Blumhouse Productions
Blumhouse Productions are a horror-genre production company founded by Jason Blum. Since being established they've produced notable works such as Insidious, the Academy Award-nominated series Whiplash and the extremely successful franchise, Paranormal Activity. The latter is known for its individuality and generated a lot of profit as having only a $15,000 budget, amassed a gross of $193.4 million. Blumhouse is closely linked to and often works alongside Universal Pictures, the first combined effort coming in 2013 in the form of The Purge.
Twisted Pictures
Although simple, the 'Twisted Pictures' production company video is memorably distinct. At first we have the black-to-white gradient sans-serif font centred on screen and accompanied by a hideous lacerating steel sound effect which if revealed to be a particularly rusty thread of barbed wire. The rusted wire, although not as iconic as a ghost girl or a 'Twilight Zone' door, is still associated with security, being trapped, threat, disease and decay, seemingly appropriate thematic ideas considering that the company was set up for the original SAW film. From there, as if sentient, the wire takes on a snake-like motion, burrowing through and around the letters from either side until they meet at the middle where in a rail way rivet descends with some speed and winds the wire to a menacing tightness. Characteristically, the rivet is also coloured grimly, textured a metallic shade and jagged in almost every regard, serving to emphasise the hostility and threat of the picture. To wrap up we get a lightening flash, another, more child like memory of fear and the wire is gone, leaving the scratched text and the central, menacing rivet entwined in the remaining wire. This sting is short and simplistic, agreed, but the pallet fits that of its first and most notable film, SAW, with a deliberate grimy aesthetic you'd be hard pressed to disassociate from the snuff like influences the franchise has always drawn from for its representation.
Our Production Company
City of Fear Productions
We settled on a self made production company called 'City of Fear' productions that combined elements from other horror as well as added some unique concepts to the typical design. Although the opening sting is short and only really shows of the red sky forest with a simple opacity pan on the central graphic, we feel that the design of the horror staple (the skull) mixed with the Los Angeles skyline is a respectful homage to the cinematic world of Hollywood whilst not become solely merged with the branding of other films.

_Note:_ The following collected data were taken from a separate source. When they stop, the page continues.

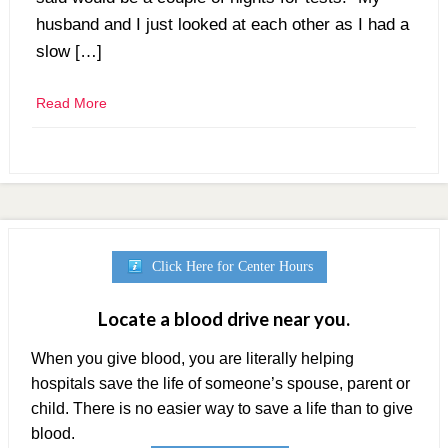
husband and I just looked at each other as I had a
slow […]
Read More
Click Here for Center Hours
Locate a blood drive near you.
When you give blood, you are literally helping
hospitals save the life of someone’s spouse, parent or
child. There is no easier way to save a life than to give
blood.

The Font style is also unique as it outlines the words in a bold san serif fashion with the words 'CITY' and 'FEAR' rising along side the skulls triangular teeth. Finally, we added the effect of a TV screen emboss to make it better stand out from the black and red pallet of the background and, again, as a knowing pastiche of the cinematic world. We believe that using our own self made distributor will be a smarter choice than using existing ones as they will be more creatively liberated whereas others that have been bought out as the mill houses of larger publishers are doomed to repeat very similar ideas time after time.